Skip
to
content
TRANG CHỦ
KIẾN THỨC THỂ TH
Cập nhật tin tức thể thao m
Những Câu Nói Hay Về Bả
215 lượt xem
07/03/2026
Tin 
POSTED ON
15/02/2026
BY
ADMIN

◆ ◆ ◆

_Assignment_. When you answer, repeat all of the material exactly as given.

_Exercise output_.
Skip
to
content
TRANG CHỦ
KIẾN THỨC THỂ TH
Cập nhật tin tức thể thao m
Những Câu Nói Hay Về Bả
215 lượt xem
07/03/2026
Tin 
POSTED ON
15/02/2026
BY
ADMIN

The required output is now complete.